Input records:
....
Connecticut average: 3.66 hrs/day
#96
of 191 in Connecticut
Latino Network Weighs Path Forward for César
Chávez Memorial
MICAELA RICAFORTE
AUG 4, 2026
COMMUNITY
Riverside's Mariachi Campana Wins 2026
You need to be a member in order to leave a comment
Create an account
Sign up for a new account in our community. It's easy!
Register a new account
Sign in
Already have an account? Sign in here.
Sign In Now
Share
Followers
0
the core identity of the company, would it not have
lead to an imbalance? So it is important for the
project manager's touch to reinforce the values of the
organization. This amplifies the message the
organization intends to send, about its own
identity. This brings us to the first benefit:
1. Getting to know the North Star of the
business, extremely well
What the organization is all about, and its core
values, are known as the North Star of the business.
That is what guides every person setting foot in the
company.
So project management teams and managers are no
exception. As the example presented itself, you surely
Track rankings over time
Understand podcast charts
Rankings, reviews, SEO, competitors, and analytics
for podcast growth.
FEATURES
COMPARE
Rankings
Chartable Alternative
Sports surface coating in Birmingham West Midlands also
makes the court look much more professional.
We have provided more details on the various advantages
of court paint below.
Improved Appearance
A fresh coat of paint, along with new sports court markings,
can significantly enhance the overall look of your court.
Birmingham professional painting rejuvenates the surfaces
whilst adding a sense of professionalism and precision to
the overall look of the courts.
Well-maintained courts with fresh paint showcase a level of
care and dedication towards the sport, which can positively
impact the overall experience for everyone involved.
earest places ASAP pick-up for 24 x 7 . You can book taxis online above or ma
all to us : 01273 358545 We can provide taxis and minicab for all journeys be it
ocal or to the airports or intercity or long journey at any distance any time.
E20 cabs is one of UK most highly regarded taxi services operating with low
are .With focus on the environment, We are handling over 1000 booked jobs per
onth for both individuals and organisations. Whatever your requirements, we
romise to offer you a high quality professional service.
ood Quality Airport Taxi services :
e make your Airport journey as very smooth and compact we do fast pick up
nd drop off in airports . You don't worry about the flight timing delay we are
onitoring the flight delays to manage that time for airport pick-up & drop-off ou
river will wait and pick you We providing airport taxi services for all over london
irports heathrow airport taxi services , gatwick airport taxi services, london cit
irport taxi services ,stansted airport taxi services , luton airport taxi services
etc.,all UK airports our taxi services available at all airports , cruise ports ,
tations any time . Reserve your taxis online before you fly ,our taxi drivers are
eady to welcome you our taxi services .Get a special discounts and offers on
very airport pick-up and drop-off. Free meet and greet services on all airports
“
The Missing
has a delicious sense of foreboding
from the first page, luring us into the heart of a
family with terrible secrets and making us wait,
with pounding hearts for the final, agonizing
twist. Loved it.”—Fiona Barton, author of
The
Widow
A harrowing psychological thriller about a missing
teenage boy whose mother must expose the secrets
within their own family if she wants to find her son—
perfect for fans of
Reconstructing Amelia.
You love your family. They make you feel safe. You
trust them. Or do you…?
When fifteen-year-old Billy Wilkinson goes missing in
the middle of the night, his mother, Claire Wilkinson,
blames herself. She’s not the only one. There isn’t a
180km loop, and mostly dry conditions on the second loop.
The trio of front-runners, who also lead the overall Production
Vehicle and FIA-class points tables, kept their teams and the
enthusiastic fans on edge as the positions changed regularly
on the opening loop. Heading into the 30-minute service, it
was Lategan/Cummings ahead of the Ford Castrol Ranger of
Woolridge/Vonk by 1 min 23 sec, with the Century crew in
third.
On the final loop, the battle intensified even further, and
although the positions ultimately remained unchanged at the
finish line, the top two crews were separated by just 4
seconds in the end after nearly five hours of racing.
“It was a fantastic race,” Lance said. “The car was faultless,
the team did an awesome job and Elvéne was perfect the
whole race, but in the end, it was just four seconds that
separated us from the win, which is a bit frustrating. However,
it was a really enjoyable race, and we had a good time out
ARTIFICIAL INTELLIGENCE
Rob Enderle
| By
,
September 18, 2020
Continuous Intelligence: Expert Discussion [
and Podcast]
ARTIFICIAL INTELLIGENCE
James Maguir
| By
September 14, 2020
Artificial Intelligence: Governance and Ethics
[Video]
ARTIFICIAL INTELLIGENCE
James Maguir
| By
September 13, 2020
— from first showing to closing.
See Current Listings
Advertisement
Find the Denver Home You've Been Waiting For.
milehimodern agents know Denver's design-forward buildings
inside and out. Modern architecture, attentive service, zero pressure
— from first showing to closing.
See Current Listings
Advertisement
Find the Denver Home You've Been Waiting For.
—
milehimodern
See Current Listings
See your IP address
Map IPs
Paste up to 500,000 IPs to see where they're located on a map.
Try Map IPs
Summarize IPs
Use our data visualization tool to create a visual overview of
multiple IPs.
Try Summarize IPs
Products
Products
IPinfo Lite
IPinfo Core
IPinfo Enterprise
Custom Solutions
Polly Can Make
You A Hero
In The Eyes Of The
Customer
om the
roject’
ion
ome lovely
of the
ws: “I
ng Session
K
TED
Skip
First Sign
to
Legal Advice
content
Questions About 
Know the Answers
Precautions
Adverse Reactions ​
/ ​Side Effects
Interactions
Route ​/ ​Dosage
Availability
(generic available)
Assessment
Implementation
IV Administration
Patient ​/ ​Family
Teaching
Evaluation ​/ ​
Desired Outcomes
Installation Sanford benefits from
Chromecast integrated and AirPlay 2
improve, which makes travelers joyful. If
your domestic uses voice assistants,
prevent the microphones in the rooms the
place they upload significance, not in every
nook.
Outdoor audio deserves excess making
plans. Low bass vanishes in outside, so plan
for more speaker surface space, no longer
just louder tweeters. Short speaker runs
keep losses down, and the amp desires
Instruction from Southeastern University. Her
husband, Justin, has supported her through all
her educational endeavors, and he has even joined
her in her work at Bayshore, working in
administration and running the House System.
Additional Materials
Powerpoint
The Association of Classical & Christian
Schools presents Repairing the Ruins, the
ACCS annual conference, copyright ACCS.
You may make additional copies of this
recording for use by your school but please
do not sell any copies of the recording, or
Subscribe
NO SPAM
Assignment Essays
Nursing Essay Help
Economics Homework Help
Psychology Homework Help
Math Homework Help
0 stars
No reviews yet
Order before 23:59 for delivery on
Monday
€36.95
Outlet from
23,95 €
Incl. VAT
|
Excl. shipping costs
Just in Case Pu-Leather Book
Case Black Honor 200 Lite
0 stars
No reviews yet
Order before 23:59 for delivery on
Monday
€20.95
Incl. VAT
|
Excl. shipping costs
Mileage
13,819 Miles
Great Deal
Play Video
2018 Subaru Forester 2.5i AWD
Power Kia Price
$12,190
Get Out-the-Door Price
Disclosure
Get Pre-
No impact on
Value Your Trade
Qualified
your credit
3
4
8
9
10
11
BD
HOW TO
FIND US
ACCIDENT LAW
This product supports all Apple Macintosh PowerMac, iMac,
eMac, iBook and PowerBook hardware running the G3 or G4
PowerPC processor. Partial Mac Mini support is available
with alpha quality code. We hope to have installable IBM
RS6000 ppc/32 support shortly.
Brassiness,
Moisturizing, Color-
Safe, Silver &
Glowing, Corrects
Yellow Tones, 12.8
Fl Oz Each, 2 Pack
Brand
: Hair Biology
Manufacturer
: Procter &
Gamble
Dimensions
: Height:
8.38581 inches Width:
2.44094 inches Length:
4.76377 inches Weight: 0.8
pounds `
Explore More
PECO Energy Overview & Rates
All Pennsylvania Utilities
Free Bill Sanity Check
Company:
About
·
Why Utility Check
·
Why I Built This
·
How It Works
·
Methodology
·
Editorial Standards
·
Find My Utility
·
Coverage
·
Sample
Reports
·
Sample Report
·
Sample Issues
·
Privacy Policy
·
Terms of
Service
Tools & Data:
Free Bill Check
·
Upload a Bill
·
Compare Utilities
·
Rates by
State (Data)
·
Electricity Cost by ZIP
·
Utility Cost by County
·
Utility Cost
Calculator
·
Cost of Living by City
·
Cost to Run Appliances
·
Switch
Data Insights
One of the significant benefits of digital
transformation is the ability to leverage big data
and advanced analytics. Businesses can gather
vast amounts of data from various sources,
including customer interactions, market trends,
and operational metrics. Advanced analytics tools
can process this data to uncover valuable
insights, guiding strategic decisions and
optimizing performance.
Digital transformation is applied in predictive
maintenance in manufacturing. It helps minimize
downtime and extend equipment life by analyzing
....
Task to carry out: Wherever the word "Utilities" turns up in the records above, copy the line that holds it.

Response box:
All Pennsylvania Utilities
Compare Utilities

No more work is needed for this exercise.